[Exercise requirements]
Type the entries again, word for word.

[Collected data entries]
────────

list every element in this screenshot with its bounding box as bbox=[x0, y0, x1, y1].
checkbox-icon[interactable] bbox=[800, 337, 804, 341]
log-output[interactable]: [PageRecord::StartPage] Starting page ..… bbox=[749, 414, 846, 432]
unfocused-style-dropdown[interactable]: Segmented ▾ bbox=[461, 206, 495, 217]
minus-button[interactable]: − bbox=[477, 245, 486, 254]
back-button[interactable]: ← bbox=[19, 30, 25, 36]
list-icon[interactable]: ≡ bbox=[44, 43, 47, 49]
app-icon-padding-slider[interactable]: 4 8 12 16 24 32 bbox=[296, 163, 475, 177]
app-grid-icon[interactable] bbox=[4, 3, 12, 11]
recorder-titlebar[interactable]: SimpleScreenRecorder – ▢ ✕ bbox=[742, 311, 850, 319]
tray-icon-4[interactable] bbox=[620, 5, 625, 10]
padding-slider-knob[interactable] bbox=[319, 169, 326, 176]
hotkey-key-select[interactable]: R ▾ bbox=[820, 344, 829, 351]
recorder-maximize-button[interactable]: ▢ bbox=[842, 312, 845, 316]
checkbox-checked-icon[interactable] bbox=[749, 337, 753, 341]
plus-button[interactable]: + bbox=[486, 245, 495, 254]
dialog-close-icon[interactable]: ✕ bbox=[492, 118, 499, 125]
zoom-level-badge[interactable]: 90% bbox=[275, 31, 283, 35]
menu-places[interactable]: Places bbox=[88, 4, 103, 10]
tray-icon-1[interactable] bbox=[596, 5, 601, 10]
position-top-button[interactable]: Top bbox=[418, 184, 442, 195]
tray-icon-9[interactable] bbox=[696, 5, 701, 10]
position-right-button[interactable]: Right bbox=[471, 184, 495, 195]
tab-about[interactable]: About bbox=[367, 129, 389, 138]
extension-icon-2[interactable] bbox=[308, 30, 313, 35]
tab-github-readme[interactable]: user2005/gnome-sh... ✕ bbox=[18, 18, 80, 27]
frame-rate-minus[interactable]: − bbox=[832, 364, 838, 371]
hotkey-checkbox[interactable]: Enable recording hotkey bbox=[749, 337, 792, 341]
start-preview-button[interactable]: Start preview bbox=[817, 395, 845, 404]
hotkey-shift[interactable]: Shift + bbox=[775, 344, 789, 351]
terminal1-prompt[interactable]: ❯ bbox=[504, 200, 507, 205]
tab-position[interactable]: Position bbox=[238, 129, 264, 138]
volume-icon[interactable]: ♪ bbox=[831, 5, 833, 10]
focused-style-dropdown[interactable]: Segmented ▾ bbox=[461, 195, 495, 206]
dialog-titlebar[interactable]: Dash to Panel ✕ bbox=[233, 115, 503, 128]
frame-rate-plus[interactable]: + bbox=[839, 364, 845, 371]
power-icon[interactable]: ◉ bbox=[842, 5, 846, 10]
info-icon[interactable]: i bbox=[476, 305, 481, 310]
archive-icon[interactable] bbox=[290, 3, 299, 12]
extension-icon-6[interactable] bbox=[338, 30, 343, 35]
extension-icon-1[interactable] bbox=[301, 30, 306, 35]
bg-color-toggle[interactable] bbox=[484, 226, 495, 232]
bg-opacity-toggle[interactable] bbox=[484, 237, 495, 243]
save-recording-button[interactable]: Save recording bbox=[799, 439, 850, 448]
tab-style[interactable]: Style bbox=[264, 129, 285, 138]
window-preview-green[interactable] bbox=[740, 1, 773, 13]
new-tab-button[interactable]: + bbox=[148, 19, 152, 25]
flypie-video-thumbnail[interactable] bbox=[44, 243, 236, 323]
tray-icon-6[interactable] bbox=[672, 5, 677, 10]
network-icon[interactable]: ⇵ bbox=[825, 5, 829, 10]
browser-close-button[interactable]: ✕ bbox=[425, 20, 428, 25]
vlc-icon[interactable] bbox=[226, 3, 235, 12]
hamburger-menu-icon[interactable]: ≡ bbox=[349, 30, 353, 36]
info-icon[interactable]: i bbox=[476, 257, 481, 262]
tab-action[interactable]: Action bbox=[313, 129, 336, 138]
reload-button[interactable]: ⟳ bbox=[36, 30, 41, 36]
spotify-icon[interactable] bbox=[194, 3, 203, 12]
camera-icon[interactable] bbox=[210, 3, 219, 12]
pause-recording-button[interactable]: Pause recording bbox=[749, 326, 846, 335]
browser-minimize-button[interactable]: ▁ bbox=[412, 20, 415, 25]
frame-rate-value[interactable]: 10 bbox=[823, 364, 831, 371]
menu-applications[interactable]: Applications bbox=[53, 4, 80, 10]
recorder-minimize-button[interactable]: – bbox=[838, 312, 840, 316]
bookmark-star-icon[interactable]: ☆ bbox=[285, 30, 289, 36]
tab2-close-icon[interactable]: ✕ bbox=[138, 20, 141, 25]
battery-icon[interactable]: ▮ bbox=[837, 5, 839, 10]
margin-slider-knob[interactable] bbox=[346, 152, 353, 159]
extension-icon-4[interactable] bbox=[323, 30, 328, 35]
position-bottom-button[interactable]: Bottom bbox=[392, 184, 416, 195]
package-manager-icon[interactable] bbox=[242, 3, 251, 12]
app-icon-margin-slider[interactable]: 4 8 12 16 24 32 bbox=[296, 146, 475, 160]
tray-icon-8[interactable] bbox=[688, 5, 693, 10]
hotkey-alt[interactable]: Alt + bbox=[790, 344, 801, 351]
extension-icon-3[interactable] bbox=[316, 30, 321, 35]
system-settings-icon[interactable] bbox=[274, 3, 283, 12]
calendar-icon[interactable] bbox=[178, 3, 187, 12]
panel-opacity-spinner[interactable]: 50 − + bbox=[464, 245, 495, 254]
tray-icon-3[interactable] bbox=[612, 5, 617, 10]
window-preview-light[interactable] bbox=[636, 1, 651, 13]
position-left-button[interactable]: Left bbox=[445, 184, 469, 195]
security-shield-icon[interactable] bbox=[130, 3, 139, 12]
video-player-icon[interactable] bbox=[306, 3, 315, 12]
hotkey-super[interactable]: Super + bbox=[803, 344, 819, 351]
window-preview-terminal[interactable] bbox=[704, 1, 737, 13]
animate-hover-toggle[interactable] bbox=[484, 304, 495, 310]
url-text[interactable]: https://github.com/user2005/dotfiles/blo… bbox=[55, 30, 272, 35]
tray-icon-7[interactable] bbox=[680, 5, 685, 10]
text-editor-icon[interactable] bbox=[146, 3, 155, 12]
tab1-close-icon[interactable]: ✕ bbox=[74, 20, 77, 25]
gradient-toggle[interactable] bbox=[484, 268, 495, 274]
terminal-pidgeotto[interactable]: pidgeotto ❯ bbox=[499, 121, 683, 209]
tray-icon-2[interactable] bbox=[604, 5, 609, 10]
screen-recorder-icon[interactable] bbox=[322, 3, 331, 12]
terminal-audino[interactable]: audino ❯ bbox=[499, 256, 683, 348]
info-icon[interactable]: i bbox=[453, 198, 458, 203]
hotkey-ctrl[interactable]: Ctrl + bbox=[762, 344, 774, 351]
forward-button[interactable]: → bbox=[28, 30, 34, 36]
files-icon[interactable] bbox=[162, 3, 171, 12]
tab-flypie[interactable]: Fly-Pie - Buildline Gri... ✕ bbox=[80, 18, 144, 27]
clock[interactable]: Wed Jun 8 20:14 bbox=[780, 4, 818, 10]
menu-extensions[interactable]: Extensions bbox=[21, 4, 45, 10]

────────

[Answer area]
list every element in this screenshot with its bounding box as bbox=[x0, y0, x1, y1].
checkbox-icon[interactable] bbox=[800, 337, 804, 341]
log-output[interactable]: [PageRecord::StartPage] Starting page ..… bbox=[749, 414, 846, 432]
unfocused-style-dropdown[interactable]: Segmented ▾ bbox=[461, 206, 495, 217]
minus-button[interactable]: − bbox=[477, 245, 486, 254]
back-button[interactable]: ← bbox=[19, 30, 25, 36]
list-icon[interactable]: ≡ bbox=[44, 43, 47, 49]
app-icon-padding-slider[interactable]: 4 8 12 16 24 32 bbox=[296, 163, 475, 177]
app-grid-icon[interactable] bbox=[4, 3, 12, 11]
recorder-titlebar[interactable]: SimpleScreenRecorder – ▢ ✕ bbox=[742, 311, 850, 319]
tray-icon-4[interactable] bbox=[620, 5, 625, 10]
padding-slider-knob[interactable] bbox=[319, 169, 326, 176]
hotkey-key-select[interactable]: R ▾ bbox=[820, 344, 829, 351]
recorder-maximize-button[interactable]: ▢ bbox=[842, 312, 845, 316]
checkbox-checked-icon[interactable] bbox=[749, 337, 753, 341]
plus-button[interactable]: + bbox=[486, 245, 495, 254]
dialog-close-icon[interactable]: ✕ bbox=[492, 118, 499, 125]
zoom-level-badge[interactable]: 90% bbox=[275, 31, 283, 35]
menu-places[interactable]: Places bbox=[88, 4, 103, 10]
tray-icon-1[interactable] bbox=[596, 5, 601, 10]
position-top-button[interactable]: Top bbox=[418, 184, 442, 195]
tray-icon-9[interactable] bbox=[696, 5, 701, 10]
position-right-button[interactable]: Right bbox=[471, 184, 495, 195]
tab-about[interactable]: About bbox=[367, 129, 389, 138]
extension-icon-2[interactable] bbox=[308, 30, 313, 35]
tab-github-readme[interactable]: user2005/gnome-sh... ✕ bbox=[18, 18, 80, 27]
frame-rate-minus[interactable]: − bbox=[832, 364, 838, 371]
hotkey-checkbox[interactable]: Enable recording hotkey bbox=[749, 337, 792, 341]
start-preview-button[interactable]: Start preview bbox=[817, 395, 845, 404]
hotkey-shift[interactable]: Shift + bbox=[775, 344, 789, 351]
terminal1-prompt[interactable]: ❯ bbox=[504, 200, 507, 205]
tab-position[interactable]: Position bbox=[238, 129, 264, 138]
volume-icon[interactable]: ♪ bbox=[831, 5, 833, 10]
focused-style-dropdown[interactable]: Segmented ▾ bbox=[461, 195, 495, 206]
dialog-titlebar[interactable]: Dash to Panel ✕ bbox=[233, 115, 503, 128]
frame-rate-plus[interactable]: + bbox=[839, 364, 845, 371]
power-icon[interactable]: ◉ bbox=[842, 5, 846, 10]
info-icon[interactable]: i bbox=[476, 305, 481, 310]
archive-icon[interactable] bbox=[290, 3, 299, 12]
extension-icon-6[interactable] bbox=[338, 30, 343, 35]
extension-icon-1[interactable] bbox=[301, 30, 306, 35]
bg-color-toggle[interactable] bbox=[484, 226, 495, 232]
bg-opacity-toggle[interactable] bbox=[484, 237, 495, 243]
save-recording-button[interactable]: Save recording bbox=[799, 439, 850, 448]
tab-style[interactable]: Style bbox=[264, 129, 285, 138]
window-preview-green[interactable] bbox=[740, 1, 773, 13]
new-tab-button[interactable]: + bbox=[148, 19, 152, 25]
flypie-video-thumbnail[interactable] bbox=[44, 243, 236, 323]
tray-icon-6[interactable] bbox=[672, 5, 677, 10]
network-icon[interactable]: ⇵ bbox=[825, 5, 829, 10]
browser-close-button[interactable]: ✕ bbox=[425, 20, 428, 25]
vlc-icon[interactable] bbox=[226, 3, 235, 12]
hamburger-menu-icon[interactable]: ≡ bbox=[349, 30, 353, 36]
info-icon[interactable]: i bbox=[476, 257, 481, 262]
tab-action[interactable]: Action bbox=[313, 129, 336, 138]
reload-button[interactable]: ⟳ bbox=[36, 30, 41, 36]
spotify-icon[interactable] bbox=[194, 3, 203, 12]
camera-icon[interactable] bbox=[210, 3, 219, 12]
pause-recording-button[interactable]: Pause recording bbox=[749, 326, 846, 335]
browser-minimize-button[interactable]: ▁ bbox=[412, 20, 415, 25]
frame-rate-value[interactable]: 10 bbox=[823, 364, 831, 371]
menu-applications[interactable]: Applications bbox=[53, 4, 80, 10]
recorder-minimize-button[interactable]: – bbox=[838, 312, 840, 316]
bookmark-star-icon[interactable]: ☆ bbox=[285, 30, 289, 36]
tab2-close-icon[interactable]: ✕ bbox=[138, 20, 141, 25]
battery-icon[interactable]: ▮ bbox=[837, 5, 839, 10]
margin-slider-knob[interactable] bbox=[346, 152, 353, 159]
extension-icon-4[interactable] bbox=[323, 30, 328, 35]
position-bottom-button[interactable]: Bottom bbox=[392, 184, 416, 195]
package-manager-icon[interactable] bbox=[242, 3, 251, 12]
app-icon-margin-slider[interactable]: 4 8 12 16 24 32 bbox=[296, 146, 475, 160]
tray-icon-8[interactable] bbox=[688, 5, 693, 10]
hotkey-alt[interactable]: Alt + bbox=[790, 344, 801, 351]
extension-icon-3[interactable] bbox=[316, 30, 321, 35]
system-settings-icon[interactable] bbox=[274, 3, 283, 12]
calendar-icon[interactable] bbox=[178, 3, 187, 12]
panel-opacity-spinner[interactable]: 50 − + bbox=[464, 245, 495, 254]
tray-icon-3[interactable] bbox=[612, 5, 617, 10]
window-preview-light[interactable] bbox=[636, 1, 651, 13]
position-left-button[interactable]: Left bbox=[445, 184, 469, 195]
security-shield-icon[interactable] bbox=[130, 3, 139, 12]
video-player-icon[interactable] bbox=[306, 3, 315, 12]
hotkey-super[interactable]: Super + bbox=[803, 344, 819, 351]
window-preview-terminal[interactable] bbox=[704, 1, 737, 13]
animate-hover-toggle[interactable] bbox=[484, 304, 495, 310]
url-text[interactable]: https://github.com/user2005/dotfiles/blo… bbox=[55, 30, 272, 35]
tray-icon-7[interactable] bbox=[680, 5, 685, 10]
text-editor-icon[interactable] bbox=[146, 3, 155, 12]
tab1-close-icon[interactable]: ✕ bbox=[74, 20, 77, 25]
gradient-toggle[interactable] bbox=[484, 268, 495, 274]
terminal-pidgeotto[interactable]: pidgeotto ❯ bbox=[499, 121, 683, 209]
tray-icon-2[interactable] bbox=[604, 5, 609, 10]
screen-recorder-icon[interactable] bbox=[322, 3, 331, 12]
terminal-audino[interactable]: audino ❯ bbox=[499, 256, 683, 348]
info-icon[interactable]: i bbox=[453, 198, 458, 203]
hotkey-ctrl[interactable]: Ctrl + bbox=[762, 344, 774, 351]
forward-button[interactable]: → bbox=[28, 30, 34, 36]
files-icon[interactable] bbox=[162, 3, 171, 12]
tab-flypie[interactable]: Fly-Pie - Buildline Gri... ✕ bbox=[80, 18, 144, 27]
clock[interactable]: Wed Jun 8 20:14 bbox=[780, 4, 818, 10]
menu-extensions[interactable]: Extensions bbox=[21, 4, 45, 10]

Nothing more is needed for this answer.